Please transcribe exactly, and only, the lines of the data below between the line holding "https://youtu.be/b0pe6uTOKTEhttps://youtu.be/Qbqw5YUG" and the line holding "6qw Pengalaman selama", inclusive.

Segment Start: Provided entries

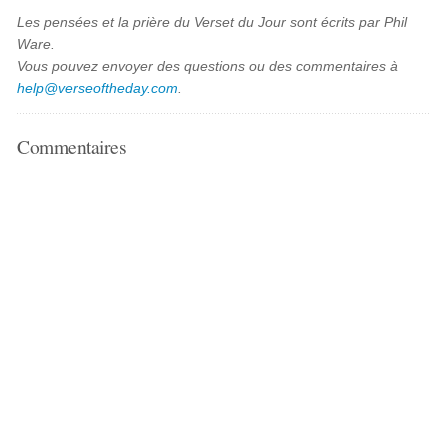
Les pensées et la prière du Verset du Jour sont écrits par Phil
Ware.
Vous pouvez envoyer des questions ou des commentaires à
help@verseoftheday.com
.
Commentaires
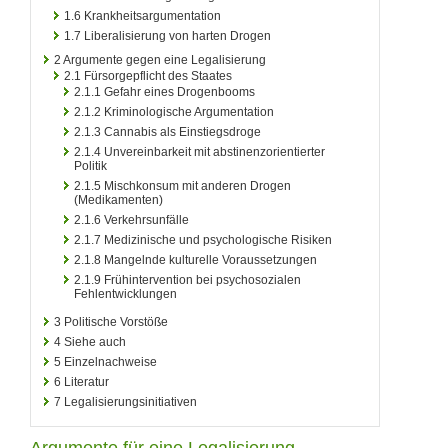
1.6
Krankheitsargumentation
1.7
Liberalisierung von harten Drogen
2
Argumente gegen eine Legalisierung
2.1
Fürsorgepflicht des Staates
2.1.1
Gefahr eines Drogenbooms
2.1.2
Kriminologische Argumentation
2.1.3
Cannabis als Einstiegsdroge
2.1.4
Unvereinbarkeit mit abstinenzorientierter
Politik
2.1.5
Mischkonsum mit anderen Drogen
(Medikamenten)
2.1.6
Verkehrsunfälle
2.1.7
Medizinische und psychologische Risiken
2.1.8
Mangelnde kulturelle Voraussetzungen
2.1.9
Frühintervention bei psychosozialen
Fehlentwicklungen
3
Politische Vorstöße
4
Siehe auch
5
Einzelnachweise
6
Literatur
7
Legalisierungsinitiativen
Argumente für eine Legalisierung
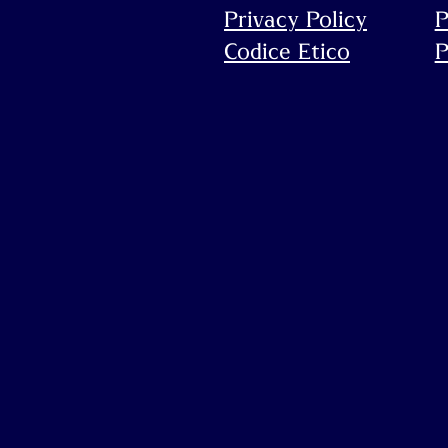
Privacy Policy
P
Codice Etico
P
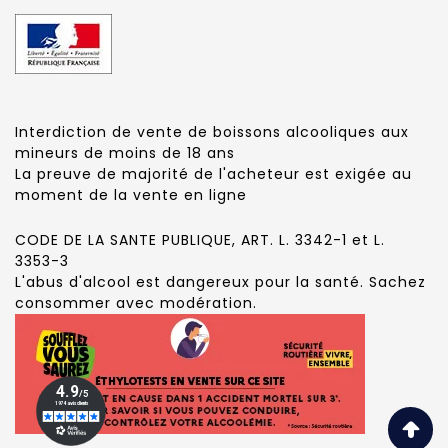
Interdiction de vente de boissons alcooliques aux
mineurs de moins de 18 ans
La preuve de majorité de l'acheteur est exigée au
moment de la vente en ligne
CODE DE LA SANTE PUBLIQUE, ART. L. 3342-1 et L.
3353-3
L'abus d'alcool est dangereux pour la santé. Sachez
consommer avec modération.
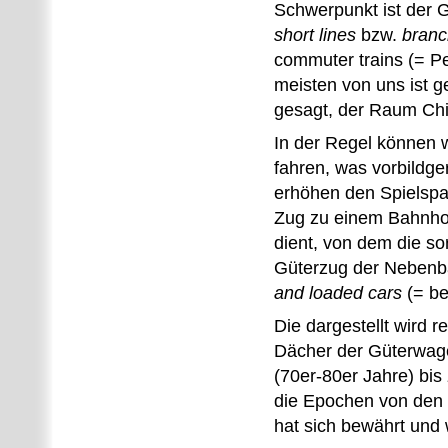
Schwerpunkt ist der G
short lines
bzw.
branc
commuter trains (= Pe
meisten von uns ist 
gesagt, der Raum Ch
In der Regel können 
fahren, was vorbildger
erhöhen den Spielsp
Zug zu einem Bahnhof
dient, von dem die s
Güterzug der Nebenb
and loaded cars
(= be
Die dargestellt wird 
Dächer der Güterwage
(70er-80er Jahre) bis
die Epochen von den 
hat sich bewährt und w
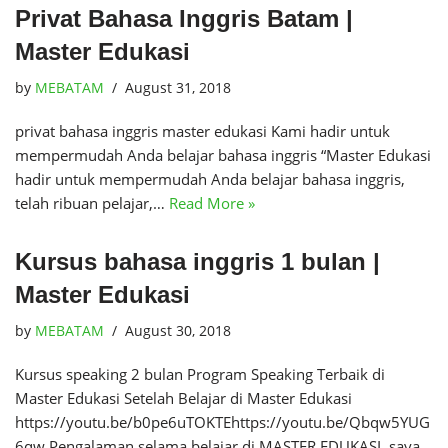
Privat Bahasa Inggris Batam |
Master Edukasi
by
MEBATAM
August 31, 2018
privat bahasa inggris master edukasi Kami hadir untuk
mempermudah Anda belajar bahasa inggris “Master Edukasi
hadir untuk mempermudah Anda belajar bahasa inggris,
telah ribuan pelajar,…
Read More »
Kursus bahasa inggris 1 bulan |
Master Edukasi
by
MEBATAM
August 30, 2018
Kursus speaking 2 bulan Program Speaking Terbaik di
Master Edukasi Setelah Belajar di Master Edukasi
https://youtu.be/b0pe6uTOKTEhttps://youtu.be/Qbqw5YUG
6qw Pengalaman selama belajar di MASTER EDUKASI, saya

Segment End: Provided entries
Segment Start: Provided entries

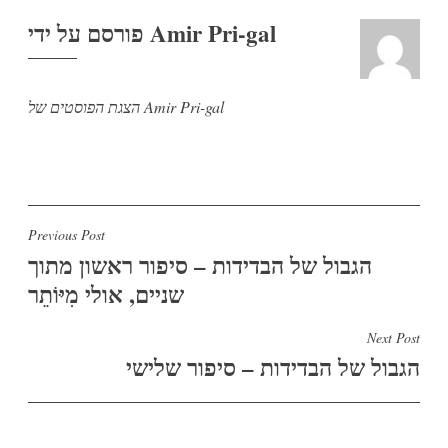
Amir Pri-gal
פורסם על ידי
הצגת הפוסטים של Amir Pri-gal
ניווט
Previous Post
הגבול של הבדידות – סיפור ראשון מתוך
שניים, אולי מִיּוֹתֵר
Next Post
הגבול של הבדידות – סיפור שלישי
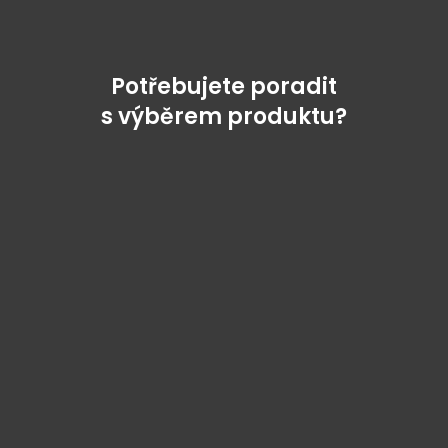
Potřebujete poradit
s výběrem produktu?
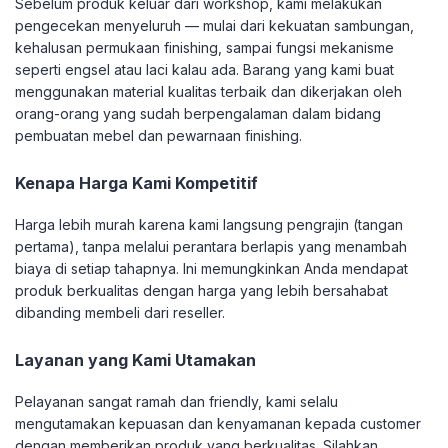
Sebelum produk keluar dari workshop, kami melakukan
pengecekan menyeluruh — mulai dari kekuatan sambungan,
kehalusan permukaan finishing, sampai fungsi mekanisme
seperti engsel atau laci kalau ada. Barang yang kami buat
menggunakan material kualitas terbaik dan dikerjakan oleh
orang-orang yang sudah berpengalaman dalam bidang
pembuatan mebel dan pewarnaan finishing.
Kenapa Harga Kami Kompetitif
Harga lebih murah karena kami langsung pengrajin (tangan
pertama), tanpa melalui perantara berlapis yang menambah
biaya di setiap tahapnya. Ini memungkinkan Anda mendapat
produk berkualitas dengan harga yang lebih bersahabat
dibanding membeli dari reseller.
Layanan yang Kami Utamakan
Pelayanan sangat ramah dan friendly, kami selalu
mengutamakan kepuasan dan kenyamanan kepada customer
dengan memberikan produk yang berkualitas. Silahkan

Segment End: Provided entries
Segment Start: Provided entries

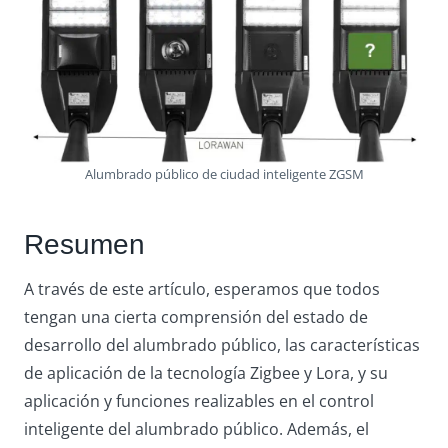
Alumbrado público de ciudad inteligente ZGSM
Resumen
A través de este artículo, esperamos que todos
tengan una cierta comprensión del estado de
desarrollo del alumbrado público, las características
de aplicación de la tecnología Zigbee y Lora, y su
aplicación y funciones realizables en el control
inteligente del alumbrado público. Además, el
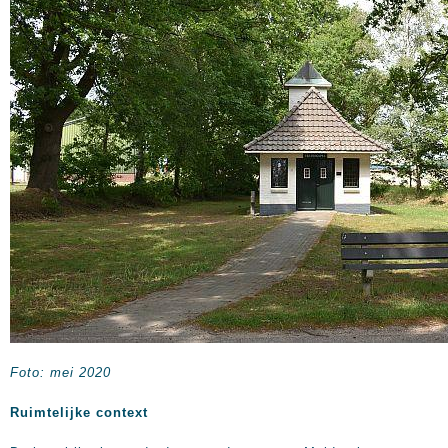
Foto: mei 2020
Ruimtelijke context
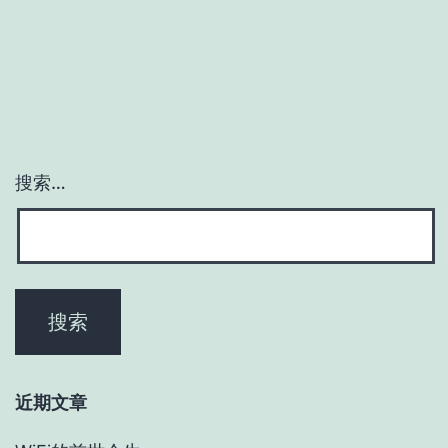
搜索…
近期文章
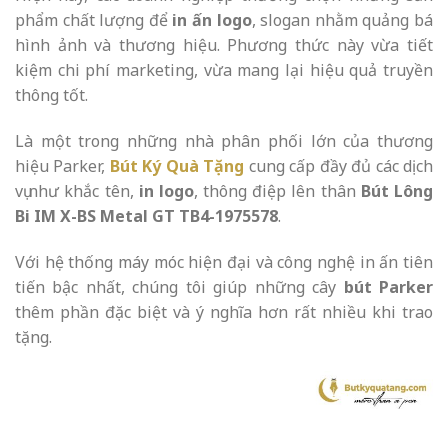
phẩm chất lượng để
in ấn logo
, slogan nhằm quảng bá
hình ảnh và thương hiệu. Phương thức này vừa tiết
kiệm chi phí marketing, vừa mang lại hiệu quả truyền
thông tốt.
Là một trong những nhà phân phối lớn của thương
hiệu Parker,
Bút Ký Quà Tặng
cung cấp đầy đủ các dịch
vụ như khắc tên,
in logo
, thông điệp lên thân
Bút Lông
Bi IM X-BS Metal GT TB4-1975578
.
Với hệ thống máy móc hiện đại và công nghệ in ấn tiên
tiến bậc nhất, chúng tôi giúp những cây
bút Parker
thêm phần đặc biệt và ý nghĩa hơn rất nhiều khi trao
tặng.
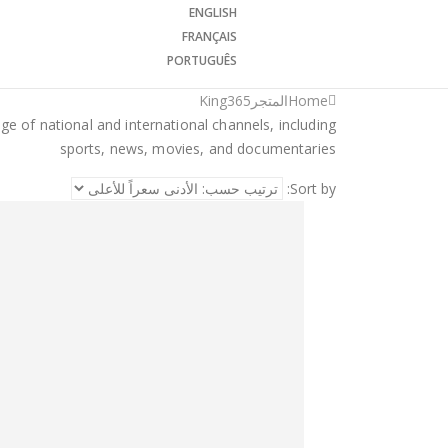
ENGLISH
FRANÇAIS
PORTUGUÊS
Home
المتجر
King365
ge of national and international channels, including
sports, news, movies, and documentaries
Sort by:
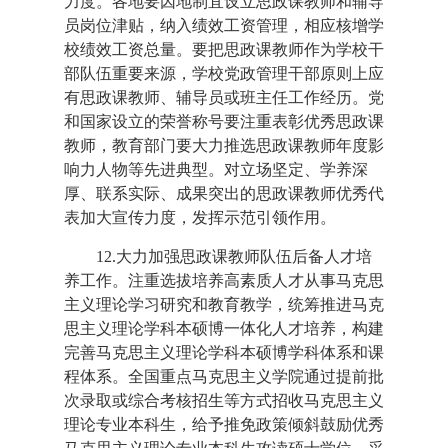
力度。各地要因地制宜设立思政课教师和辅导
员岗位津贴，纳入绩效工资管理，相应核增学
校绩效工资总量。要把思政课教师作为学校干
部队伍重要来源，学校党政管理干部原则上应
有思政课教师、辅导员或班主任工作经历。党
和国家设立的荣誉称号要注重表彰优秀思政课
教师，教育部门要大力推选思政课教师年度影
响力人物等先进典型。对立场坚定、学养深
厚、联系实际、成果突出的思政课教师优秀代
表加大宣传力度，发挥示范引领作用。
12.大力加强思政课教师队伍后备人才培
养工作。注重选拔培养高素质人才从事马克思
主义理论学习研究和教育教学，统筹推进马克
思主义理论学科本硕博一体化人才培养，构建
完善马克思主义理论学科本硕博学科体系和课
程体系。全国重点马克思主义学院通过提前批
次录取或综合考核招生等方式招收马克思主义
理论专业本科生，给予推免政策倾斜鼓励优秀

Segment End: Provided entries

Solution below -
https://youtu.be/b0pe6uTOKTEhttps://youtu.be/Qbqw5YUG
6qw Pengalaman selama belajar di MASTER EDUKASI, saya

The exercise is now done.